▽

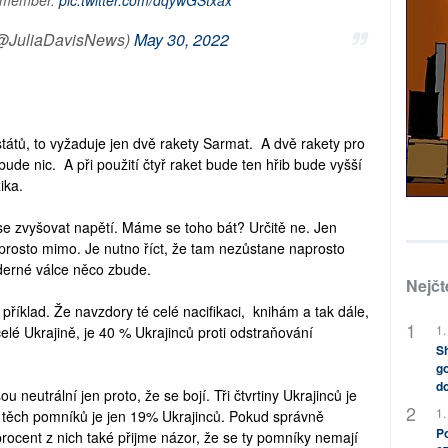
(@JuliaDavisNews)
May 30, 2022
států, to vyžaduje jen dvě rakety Sarmat. A dvě rakety pro
ude nic. A při použití čtyř raket bude ten hřib bude vyšší
ika.
se zvyšovat napětí. Máme se toho bát? Určitě ne. Jen
aprosto mimo. Je nutno říct, že tam nezůstane naprosto
aderné válce něco zbude.
Nejčt
říklad. Že navzdory té celé nacifikaci, knihám a tak dále,
1.
lé Ukrajině, je 40 % Ukrajinců proti odstraňování
Sh
go
do
ou neutrální jen proto, že se bojí. Tři čtvrtiny Ukrajinců je
1.
í těch pomníků je jen 19% Ukrajinců. Pokud správně
Po
procent z nich také přijme názor, že se ty pomníky nemají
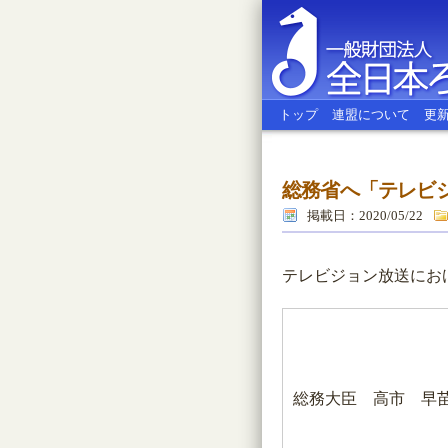
トップ
連盟について
更
総務省へ「テレビ
全日本ろう
掲載日：2020/05/22
テレビジョン放送にお
総務大臣 高市 早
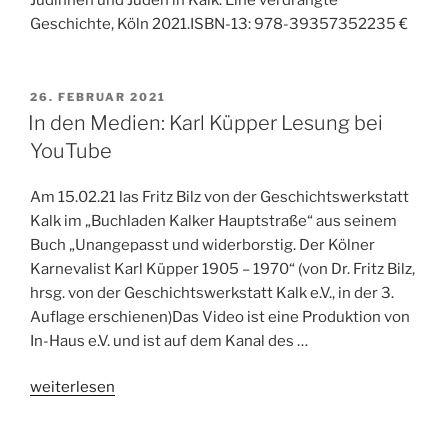
Geschichte, Köln 2021.ISBN-13: 978-39357352235 €
VERÖFFENTLICHT
26. FEBRUAR 2021
AM
In den Medien: Karl Küpper Lesung bei
YouTube
Am 15.02.21 las Fritz Bilz von der Geschichtswerkstatt
Kalk im „Buchladen Kalker Hauptstraße“ aus seinem
Buch „Unangepasst und widerborstig. Der Kölner
Karnevalist Karl Küpper 1905 – 1970“ (von Dr. Fritz Bilz,
hrsg. von der Geschichtswerkstatt Kalk e.V., in der 3.
Auflage erschienen)Das Video ist eine Produktion von
In-Haus e.V. und ist auf dem Kanal des …
„In
weiterlesen
den
Medien:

△

- [ASSIGNMENT]
A single number is the answer here: how many lines above carry the string "Küpper"?

- [EXPECTED ANSWER]
2